• [Task description] Please copy every record below exactly, but leave the pictures out.
============
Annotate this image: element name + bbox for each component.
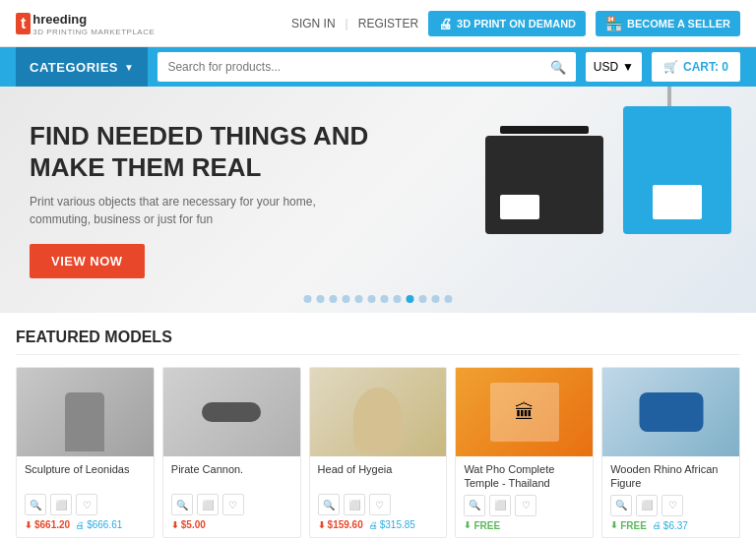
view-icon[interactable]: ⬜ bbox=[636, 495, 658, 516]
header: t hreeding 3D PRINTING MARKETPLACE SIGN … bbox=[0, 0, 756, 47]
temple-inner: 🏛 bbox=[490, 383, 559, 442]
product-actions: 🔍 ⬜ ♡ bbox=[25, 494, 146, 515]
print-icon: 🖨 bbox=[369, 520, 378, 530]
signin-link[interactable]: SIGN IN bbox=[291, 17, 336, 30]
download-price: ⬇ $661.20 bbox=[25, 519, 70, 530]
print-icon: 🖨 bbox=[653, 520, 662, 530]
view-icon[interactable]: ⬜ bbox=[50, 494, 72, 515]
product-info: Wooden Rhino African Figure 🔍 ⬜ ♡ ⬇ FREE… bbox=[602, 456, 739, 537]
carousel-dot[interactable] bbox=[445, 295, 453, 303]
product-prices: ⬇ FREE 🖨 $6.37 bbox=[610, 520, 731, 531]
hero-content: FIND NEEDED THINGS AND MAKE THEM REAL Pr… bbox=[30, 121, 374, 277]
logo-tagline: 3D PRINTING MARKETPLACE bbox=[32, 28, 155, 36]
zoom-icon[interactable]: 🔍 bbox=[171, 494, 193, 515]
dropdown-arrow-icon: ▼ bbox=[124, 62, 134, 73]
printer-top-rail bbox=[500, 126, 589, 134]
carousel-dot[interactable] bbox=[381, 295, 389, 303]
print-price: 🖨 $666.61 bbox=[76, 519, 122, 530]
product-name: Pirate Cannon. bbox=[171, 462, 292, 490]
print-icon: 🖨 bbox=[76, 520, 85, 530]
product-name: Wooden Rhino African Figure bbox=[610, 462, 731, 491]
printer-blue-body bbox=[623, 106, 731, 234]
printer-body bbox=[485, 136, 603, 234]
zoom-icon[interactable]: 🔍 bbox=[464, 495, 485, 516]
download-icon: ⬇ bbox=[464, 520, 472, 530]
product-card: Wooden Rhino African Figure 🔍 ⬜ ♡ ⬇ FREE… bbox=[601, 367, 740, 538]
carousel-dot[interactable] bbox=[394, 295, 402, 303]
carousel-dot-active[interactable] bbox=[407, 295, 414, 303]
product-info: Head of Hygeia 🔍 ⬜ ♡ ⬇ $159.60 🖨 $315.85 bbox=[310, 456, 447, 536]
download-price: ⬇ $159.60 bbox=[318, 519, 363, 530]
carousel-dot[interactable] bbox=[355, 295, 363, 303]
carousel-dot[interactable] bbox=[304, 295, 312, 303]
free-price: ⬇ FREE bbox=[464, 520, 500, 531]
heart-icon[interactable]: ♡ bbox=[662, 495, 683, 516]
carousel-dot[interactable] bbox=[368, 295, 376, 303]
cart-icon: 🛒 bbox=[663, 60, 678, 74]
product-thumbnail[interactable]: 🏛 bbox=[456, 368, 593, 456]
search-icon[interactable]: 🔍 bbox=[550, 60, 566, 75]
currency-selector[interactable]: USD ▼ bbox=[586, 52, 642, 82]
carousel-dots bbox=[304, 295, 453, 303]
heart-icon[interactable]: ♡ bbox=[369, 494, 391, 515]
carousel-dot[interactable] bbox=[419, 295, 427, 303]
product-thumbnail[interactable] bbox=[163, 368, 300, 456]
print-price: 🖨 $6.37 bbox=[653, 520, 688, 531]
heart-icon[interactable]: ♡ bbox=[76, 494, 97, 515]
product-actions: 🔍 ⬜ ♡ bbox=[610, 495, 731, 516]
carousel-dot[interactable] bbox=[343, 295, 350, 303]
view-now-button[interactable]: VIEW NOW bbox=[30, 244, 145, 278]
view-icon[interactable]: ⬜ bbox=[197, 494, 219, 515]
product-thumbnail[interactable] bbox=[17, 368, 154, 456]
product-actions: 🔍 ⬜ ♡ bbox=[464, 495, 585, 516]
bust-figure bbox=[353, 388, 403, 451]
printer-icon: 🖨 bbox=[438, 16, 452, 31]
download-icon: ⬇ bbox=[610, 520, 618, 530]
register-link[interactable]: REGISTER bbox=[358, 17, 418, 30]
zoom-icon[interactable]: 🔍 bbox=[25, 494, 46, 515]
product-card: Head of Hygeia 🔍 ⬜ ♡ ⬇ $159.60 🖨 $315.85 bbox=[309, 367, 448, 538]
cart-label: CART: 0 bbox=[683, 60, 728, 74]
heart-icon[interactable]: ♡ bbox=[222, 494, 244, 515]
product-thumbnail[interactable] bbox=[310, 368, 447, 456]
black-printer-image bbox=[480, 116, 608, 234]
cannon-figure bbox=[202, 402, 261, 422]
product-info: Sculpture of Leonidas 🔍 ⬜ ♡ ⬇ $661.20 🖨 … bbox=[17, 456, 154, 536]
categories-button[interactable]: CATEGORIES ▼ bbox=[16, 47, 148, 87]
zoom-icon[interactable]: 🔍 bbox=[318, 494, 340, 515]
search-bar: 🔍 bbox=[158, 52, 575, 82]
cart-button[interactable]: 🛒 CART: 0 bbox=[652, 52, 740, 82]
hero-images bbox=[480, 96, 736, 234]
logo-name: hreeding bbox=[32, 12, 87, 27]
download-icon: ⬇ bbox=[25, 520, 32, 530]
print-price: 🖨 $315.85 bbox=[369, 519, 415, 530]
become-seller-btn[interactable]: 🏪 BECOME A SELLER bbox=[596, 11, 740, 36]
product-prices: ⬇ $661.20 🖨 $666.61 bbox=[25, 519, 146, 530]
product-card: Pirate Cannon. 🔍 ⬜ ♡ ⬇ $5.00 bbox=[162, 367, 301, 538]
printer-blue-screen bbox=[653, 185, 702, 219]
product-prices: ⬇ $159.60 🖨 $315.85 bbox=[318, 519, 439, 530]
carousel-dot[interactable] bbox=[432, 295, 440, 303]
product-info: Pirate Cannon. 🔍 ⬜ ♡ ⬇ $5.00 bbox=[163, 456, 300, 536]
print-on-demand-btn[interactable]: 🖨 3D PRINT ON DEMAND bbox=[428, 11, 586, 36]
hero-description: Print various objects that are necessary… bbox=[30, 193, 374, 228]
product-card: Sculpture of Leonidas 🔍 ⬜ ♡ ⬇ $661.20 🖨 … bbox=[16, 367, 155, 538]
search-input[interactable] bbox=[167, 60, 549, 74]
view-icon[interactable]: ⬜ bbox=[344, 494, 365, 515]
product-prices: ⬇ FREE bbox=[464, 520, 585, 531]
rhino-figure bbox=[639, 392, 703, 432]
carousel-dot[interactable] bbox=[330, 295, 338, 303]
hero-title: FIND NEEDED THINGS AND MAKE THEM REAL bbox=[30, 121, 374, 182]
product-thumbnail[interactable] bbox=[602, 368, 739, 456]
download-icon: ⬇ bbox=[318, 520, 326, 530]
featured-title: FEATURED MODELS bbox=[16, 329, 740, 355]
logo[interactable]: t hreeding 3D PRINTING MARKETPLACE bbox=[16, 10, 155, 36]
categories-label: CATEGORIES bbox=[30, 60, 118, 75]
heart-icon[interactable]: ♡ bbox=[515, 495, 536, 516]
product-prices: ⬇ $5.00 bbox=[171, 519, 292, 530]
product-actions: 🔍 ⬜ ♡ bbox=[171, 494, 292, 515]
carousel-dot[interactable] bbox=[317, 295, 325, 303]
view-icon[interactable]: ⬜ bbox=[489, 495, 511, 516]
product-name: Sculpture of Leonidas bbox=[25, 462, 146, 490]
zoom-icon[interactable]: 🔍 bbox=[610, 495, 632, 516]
============
• [Expected answer]
Annotate this image: element name + bbox for each component.
view-icon[interactable]: ⬜ bbox=[636, 495, 658, 516]
header: t hreeding 3D PRINTING MARKETPLACE SIGN … bbox=[0, 0, 756, 47]
temple-inner: 🏛 bbox=[490, 383, 559, 442]
product-actions: 🔍 ⬜ ♡ bbox=[25, 494, 146, 515]
print-icon: 🖨 bbox=[369, 520, 378, 530]
signin-link[interactable]: SIGN IN bbox=[291, 17, 336, 30]
download-price: ⬇ $661.20 bbox=[25, 519, 70, 530]
print-icon: 🖨 bbox=[653, 520, 662, 530]
view-icon[interactable]: ⬜ bbox=[50, 494, 72, 515]
product-info: Wooden Rhino African Figure 🔍 ⬜ ♡ ⬇ FREE… bbox=[602, 456, 739, 537]
carousel-dot[interactable] bbox=[445, 295, 453, 303]
product-prices: ⬇ FREE 🖨 $6.37 bbox=[610, 520, 731, 531]
hero-content: FIND NEEDED THINGS AND MAKE THEM REAL Pr… bbox=[30, 121, 374, 277]
logo-tagline: 3D PRINTING MARKETPLACE bbox=[32, 28, 155, 36]
zoom-icon[interactable]: 🔍 bbox=[171, 494, 193, 515]
dropdown-arrow-icon: ▼ bbox=[124, 62, 134, 73]
printer-top-rail bbox=[500, 126, 589, 134]
carousel-dot[interactable] bbox=[381, 295, 389, 303]
print-price: 🖨 $666.61 bbox=[76, 519, 122, 530]
product-name: Pirate Cannon. bbox=[171, 462, 292, 490]
print-icon: 🖨 bbox=[76, 520, 85, 530]
product-name: Wooden Rhino African Figure bbox=[610, 462, 731, 491]
printer-blue-body bbox=[623, 106, 731, 234]
printer-body bbox=[485, 136, 603, 234]
zoom-icon[interactable]: 🔍 bbox=[464, 495, 485, 516]
download-icon: ⬇ bbox=[464, 520, 472, 530]
product-card: Wooden Rhino African Figure 🔍 ⬜ ♡ ⬇ FREE… bbox=[601, 367, 740, 538]
carousel-dot[interactable] bbox=[394, 295, 402, 303]
carousel-dot-active[interactable] bbox=[407, 295, 414, 303]
product-info: Head of Hygeia 🔍 ⬜ ♡ ⬇ $159.60 🖨 $315.85 bbox=[310, 456, 447, 536]
download-price: ⬇ $159.60 bbox=[318, 519, 363, 530]
carousel-dot[interactable] bbox=[355, 295, 363, 303]
carousel-dot[interactable] bbox=[304, 295, 312, 303]
free-price: ⬇ FREE bbox=[464, 520, 500, 531]
heart-icon[interactable]: ♡ bbox=[662, 495, 683, 516]
carousel-dot[interactable] bbox=[368, 295, 376, 303]
cart-icon: 🛒 bbox=[663, 60, 678, 74]
product-thumbnail[interactable]: 🏛 bbox=[456, 368, 593, 456]
search-icon[interactable]: 🔍 bbox=[550, 60, 566, 75]
currency-selector[interactable]: USD ▼ bbox=[586, 52, 642, 82]
carousel-dots bbox=[304, 295, 453, 303]
heart-icon[interactable]: ♡ bbox=[369, 494, 391, 515]
carousel-dot[interactable] bbox=[419, 295, 427, 303]
product-thumbnail[interactable] bbox=[163, 368, 300, 456]
print-price: 🖨 $6.37 bbox=[653, 520, 688, 531]
heart-icon[interactable]: ♡ bbox=[76, 494, 97, 515]
product-actions: 🔍 ⬜ ♡ bbox=[610, 495, 731, 516]
carousel-dot[interactable] bbox=[343, 295, 350, 303]
view-now-button[interactable]: VIEW NOW bbox=[30, 244, 145, 278]
view-icon[interactable]: ⬜ bbox=[197, 494, 219, 515]
product-thumbnail[interactable] bbox=[17, 368, 154, 456]
product-actions: 🔍 ⬜ ♡ bbox=[464, 495, 585, 516]
bust-figure bbox=[353, 388, 403, 451]
printer-icon: 🖨 bbox=[438, 16, 452, 31]
download-icon: ⬇ bbox=[610, 520, 618, 530]
register-link[interactable]: REGISTER bbox=[358, 17, 418, 30]
zoom-icon[interactable]: 🔍 bbox=[25, 494, 46, 515]
product-card: Head of Hygeia 🔍 ⬜ ♡ ⬇ $159.60 🖨 $315.85 bbox=[309, 367, 448, 538]
cart-label: CART: 0 bbox=[683, 60, 728, 74]
heart-icon[interactable]: ♡ bbox=[222, 494, 244, 515]
product-thumbnail[interactable] bbox=[310, 368, 447, 456]
black-printer-image bbox=[480, 116, 608, 234]
cannon-figure bbox=[202, 402, 261, 422]
product-info: Sculpture of Leonidas 🔍 ⬜ ♡ ⬇ $661.20 🖨 … bbox=[17, 456, 154, 536]
categories-button[interactable]: CATEGORIES ▼ bbox=[16, 47, 148, 87]
zoom-icon[interactable]: 🔍 bbox=[318, 494, 340, 515]
search-bar: 🔍 bbox=[158, 52, 575, 82]
cart-button[interactable]: 🛒 CART: 0 bbox=[652, 52, 740, 82]
hero-images bbox=[480, 96, 736, 234]
logo-name: hreeding bbox=[32, 12, 87, 27]
download-icon: ⬇ bbox=[25, 520, 32, 530]
print-price: 🖨 $315.85 bbox=[369, 519, 415, 530]
become-seller-btn[interactable]: 🏪 BECOME A SELLER bbox=[596, 11, 740, 36]
product-prices: ⬇ $661.20 🖨 $666.61 bbox=[25, 519, 146, 530]
product-card: Pirate Cannon. 🔍 ⬜ ♡ ⬇ $5.00 bbox=[162, 367, 301, 538]
printer-blue-screen bbox=[653, 185, 702, 219]
product-prices: ⬇ $159.60 🖨 $315.85 bbox=[318, 519, 439, 530]
carousel-dot[interactable] bbox=[432, 295, 440, 303]
product-info: Pirate Cannon. 🔍 ⬜ ♡ ⬇ $5.00 bbox=[163, 456, 300, 536]
print-on-demand-btn[interactable]: 🖨 3D PRINT ON DEMAND bbox=[428, 11, 586, 36]
hero-description: Print various objects that are necessary… bbox=[30, 193, 374, 228]
product-card: Sculpture of Leonidas 🔍 ⬜ ♡ ⬇ $661.20 🖨 … bbox=[16, 367, 155, 538]
search-input[interactable] bbox=[167, 60, 549, 74]
view-icon[interactable]: ⬜ bbox=[344, 494, 365, 515]
product-prices: ⬇ FREE bbox=[464, 520, 585, 531]
rhino-figure bbox=[639, 392, 703, 432]
carousel-dot[interactable] bbox=[330, 295, 338, 303]
hero-title: FIND NEEDED THINGS AND MAKE THEM REAL bbox=[30, 121, 374, 182]
product-thumbnail[interactable] bbox=[602, 368, 739, 456]
download-icon: ⬇ bbox=[318, 520, 326, 530]
featured-title: FEATURED MODELS bbox=[16, 329, 740, 355]
logo[interactable]: t hreeding 3D PRINTING MARKETPLACE bbox=[16, 10, 155, 36]
categories-label: CATEGORIES bbox=[30, 60, 118, 75]
heart-icon[interactable]: ♡ bbox=[515, 495, 536, 516]
product-prices: ⬇ $5.00 bbox=[171, 519, 292, 530]
product-actions: 🔍 ⬜ ♡ bbox=[171, 494, 292, 515]
carousel-dot[interactable] bbox=[317, 295, 325, 303]
view-icon[interactable]: ⬜ bbox=[489, 495, 511, 516]
product-name: Sculpture of Leonidas bbox=[25, 462, 146, 490]
zoom-icon[interactable]: 🔍 bbox=[610, 495, 632, 516]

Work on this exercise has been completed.